The Battle of Dunkirk is often portrayed as a key victory for the Allies. However, while it saw the evacuation of hundreds of thousands of troops, it also resulted in a significant amount of equipment being lost and the Allies losing any foothold on the European continent. Thus, while undeniably important for the continued Allied war effort, the events at Dunkirk should perhaps be understood with more nuance.
World War II began on September 1, 1939 when Germany invaded Poland. This was followed by the Soviet Union (USSR) also invading the country on September 17. The battle was quick, with the Polish Army being mostly defeated by early October. However, what followed was a roughly half-a-year period in which little fighting occurred. This was partially due to France's Maginot Line, a series of fortifications on the French-German border. Fighting eventually recommenced on April 9 with the invasion of Denmark and Norway. This was followed by the invasion of the Low Countries on May 10. Crucially, Belgium held the key to Germany's aspirations in France. The French-Belgian border was mostly covered by the Ardennes Forest. Therefore, with the French believing that it would function as an effective natural barrier, it was less heavily fortified. But, the German Army (the Wehrmacht) simply went through the forest, surprising the Allies in the process.
The Battle Of Dunkirk
Once the invasion began, the Wehrmacht raced to the English Channel to cut off the Allies, and by late May 1940, English and French soldiers were surrounded at the beaches in Dunkirk. When combined with Belgium's capitulation on May 28, the Allies were in a very precarious position. However, for reasons that are still debated by historians, the German Army never closed in to completely finish them off. Some believe that Hitler wanted to give his soldiers time to rest. Others assert that it was due to the Führer's ultimate disinterest in the Western front. Whatever the reason, Hitler's hesitation gave the British time to organize an evacuation. Known as Operation Dynamo, hundreds of boats, two-thirds of which were civilian, arrived at Dunkirk from May 26 to June 4. In total, about 340,000 Allied troops were evacuated, 200,000 of whom were British. Nonetheless, while this evacuation was an admittedly near-miraculous endeavor, and despite it being portrayed as a victory by British propaganda, it was still a strategic catastrophe. Indeed, most Allied equipment was left behind, and they now had no foothold on the European continent.

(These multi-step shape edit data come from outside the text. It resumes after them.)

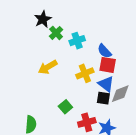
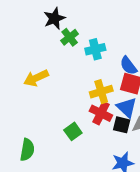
yellow arrow: (48, 67) -> (36, 78), moved
red cross: (87, 122) -> (101, 113), moved, turned 36

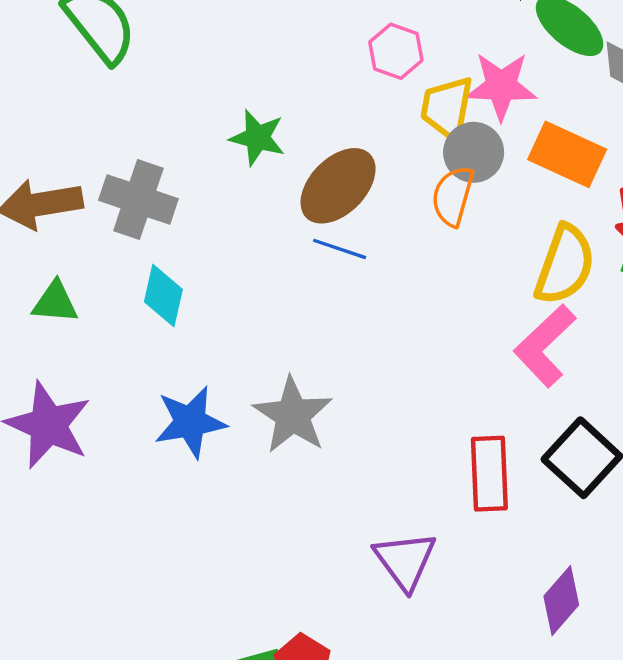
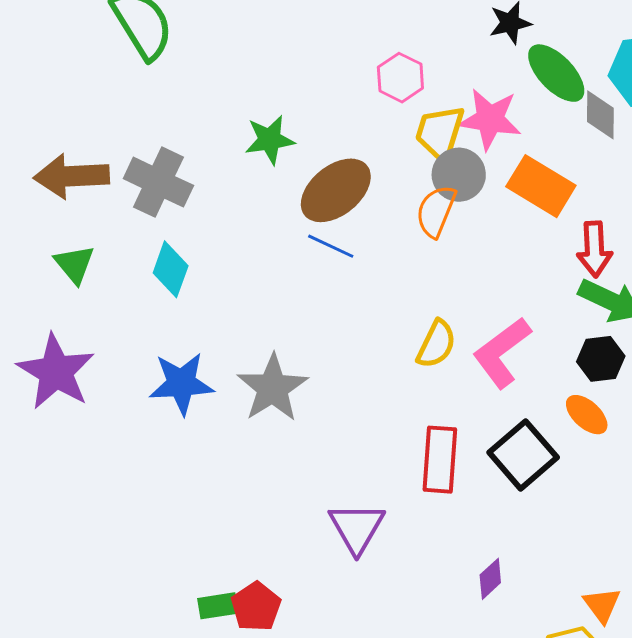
green star: (257, 138) -> (270, 140), turned -30
yellow semicircle: (565, 265) -> (436, 344), moved, size x0.7
green triangle: (55, 302) -> (74, 264), turned 39
purple diamond: (561, 601) -> (490, 579), size x0.7

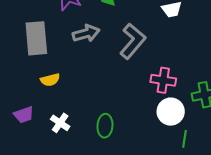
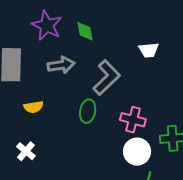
yellow semicircle: (50, 80) -> (33, 107), moved
green ellipse: (105, 126) -> (88, 111), moved

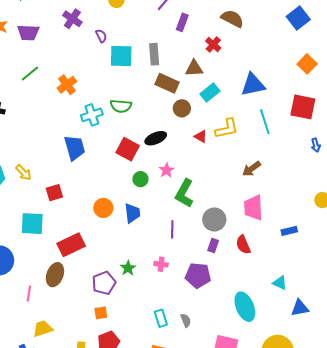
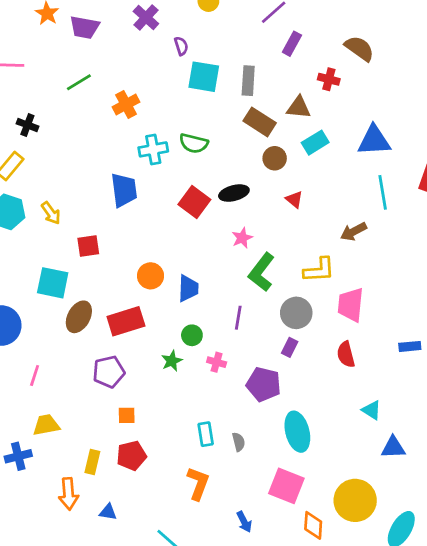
red cross: (213, 44) -> (329, 79), turned -35
yellow L-shape: (227, 129) -> (319, 270), moved
brown arrow: (252, 169) -> (354, 232), moved
green circle: (140, 179) -> (192, 335), moved
blue rectangle: (289, 231) -> (410, 346), moved
red rectangle: (71, 245) -> (126, 321), moved
red semicircle: (243, 245) -> (346, 354), moved
brown ellipse: (55, 275) -> (79, 317), moved
purple pentagon: (104, 283) -> (109, 372), moved
cyan ellipse: (245, 307) -> (297, 432), moved

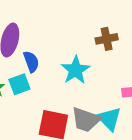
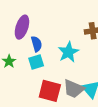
cyan square: (19, 84) -> (36, 62), moved

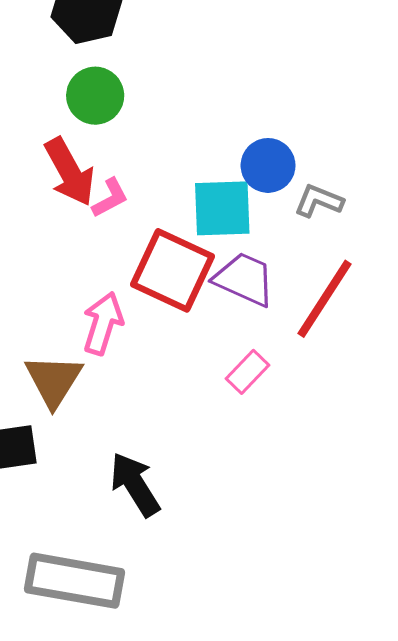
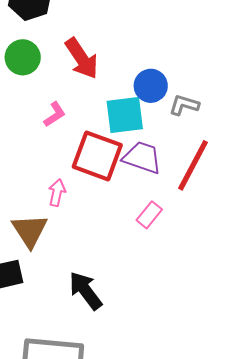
green circle: (95, 96) -> (23, 57), moved
red arrow: (70, 172) -> (82, 58), moved
pink arrow: (103, 323) -> (57, 193), size x0.7

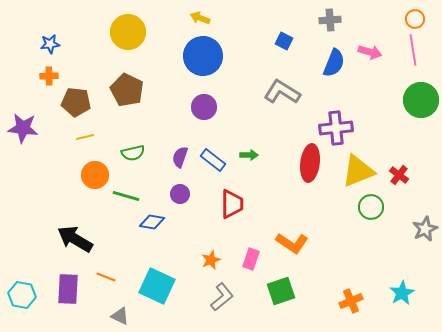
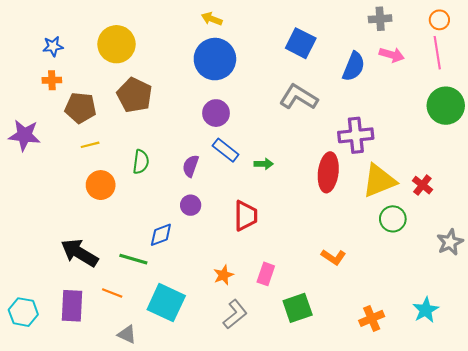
gray cross: (330, 20) -> (380, 19), moved
yellow circle: (128, 32) -> (116, 44), moved
blue square: (284, 41) -> (301, 43), size x1.6
green semicircle: (133, 153) -> (141, 162), turned -70
blue rectangle: (213, 160) -> (226, 150), moved
green line: (126, 196) -> (133, 259), moved
blue diamond: (152, 222) -> (161, 235), turned -30
orange L-shape: (292, 243) -> (334, 257), moved, size x0.7

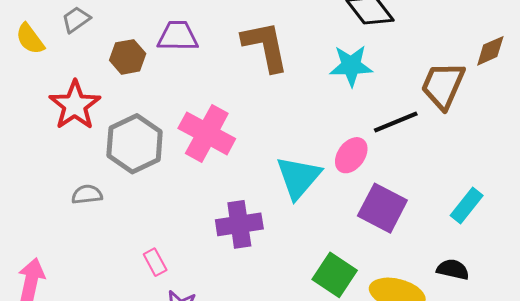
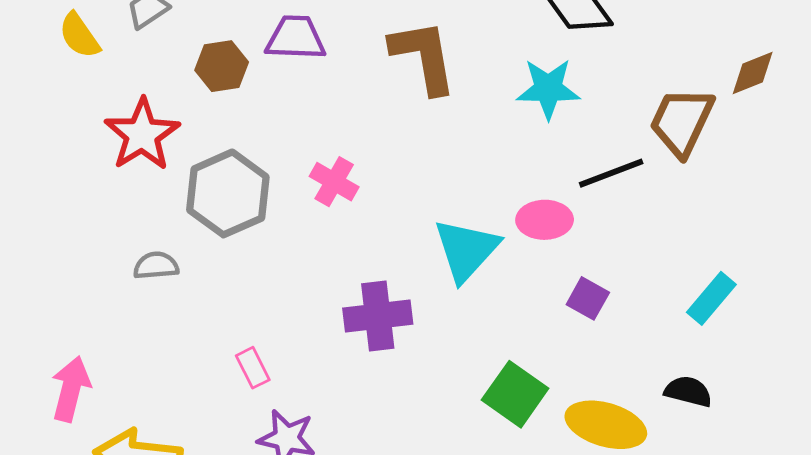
pink cross: (207, 133) -> (334, 182), size x0.6
pink ellipse: (351, 155) -> (545, 220), turned 51
purple square: (382, 208) -> (588, 298), size x0.6

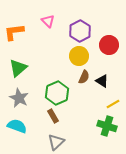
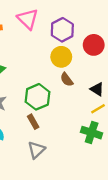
pink triangle: (48, 21) -> (28, 19), size x1.5
brown semicircle: (84, 77) -> (67, 80), turned 120
black triangle: (102, 81) -> (97, 89), moved

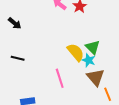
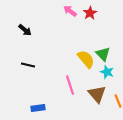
cyan star: (89, 60) -> (107, 72), moved
brown triangle: (96, 77) -> (97, 94), moved

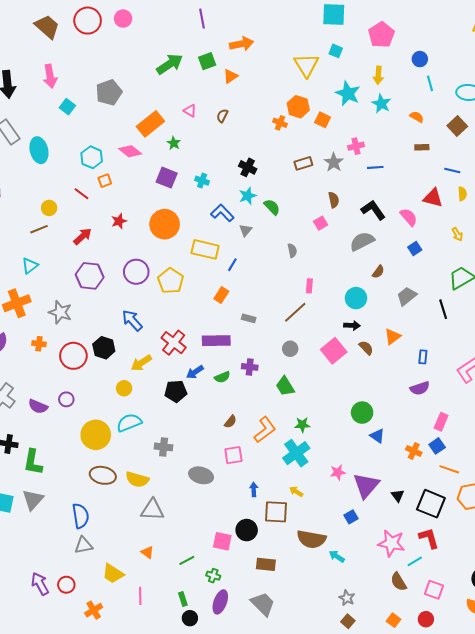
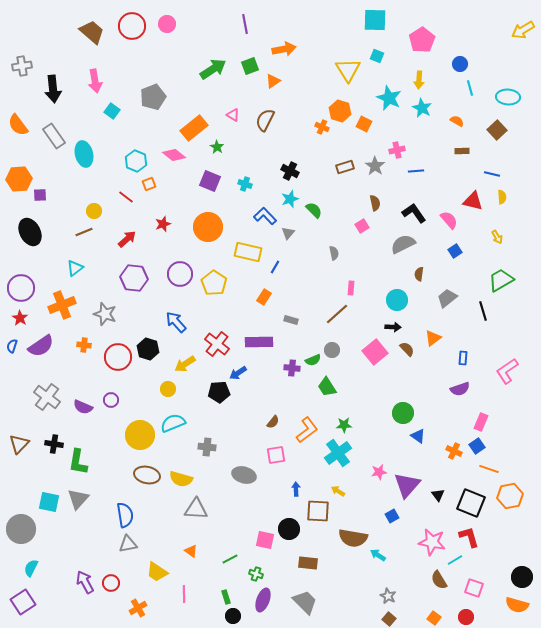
brown semicircle: (222, 116) -> (265, 120), size x1.6
brown semicircle: (378, 272) -> (419, 274), turned 152
green semicircle: (222, 377) -> (313, 360), moved

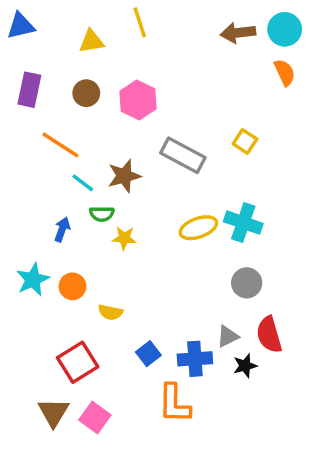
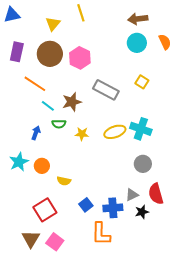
cyan circle: (285, 29) -> (137, 43), moved
yellow triangle: (91, 41) -> (53, 24), turned -42
brown circle: (86, 93) -> (50, 54), size x1.6
yellow star: (124, 238) -> (82, 134), moved

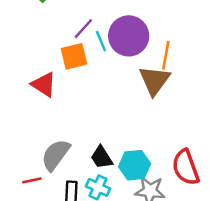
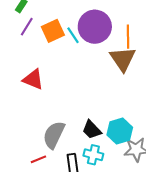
purple line: (83, 29) -> (27, 27), moved
orange square: (74, 56) -> (53, 31), moved

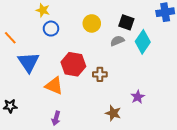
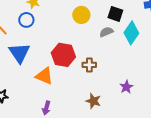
blue circle: (51, 29) -> (26, 20), moved
brown star: (113, 113) -> (93, 101), moved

France fell in about six weeks, with all major fighting ending by June 25. The Germans directly occupied about 60 percent of the country, whereas the other 40 percent was established as a Nazi puppet state. Known as Vichy France (named after its capital), the regime was headed by Philippe Pétain, a respected First World War general. This leader, combined with French politics being divided between the far left and the far-right in the 1930s, meant that the Germans had little difficulty finding collaborators. These factors also played a key role in most French colonies staying loyal to the regime.
With France out of the way, Germany could now focus its attention elsewhere. Its first target was the United Kingdom (UK). But, before a landing on the British Isles could occur, it needed to deal with the British air force (the Royal Air Force, or RAF). This ultimately proved to be too much for the Germans, and plans for a land invasion of the UK were abandoned by the spring of 1941. Also in 1940 and 1941, Italy began military operations in North Africa and the Balkans. However, the Italian Army proved incompetent, forcing the Wehrmacht to come to its aid. Finally, on June 22, 1941, Germany invaded the Soviet Union (USSR). Known as Operation Barbarossa, the invasion signified the opening of the war's largest and most important front. Indeed, it was essential for Hitler in his attempts to procure Lebensraum (living space) in the East. At the same time, the sheer size of the USSR meant that the Nazis' resources were stretched too thin, contributing to Germany losing the war.
In conclusion, the Battle of Dunkirk was a critical event in World War II. But, while the evacuation of hundreds of thousands of troops was important, it also signified a major Allied loss, with the Germans now more or less completely controlling the European continent. This allowed them to turn their attention elsewhere, setting the stage for the invasion of the USSR.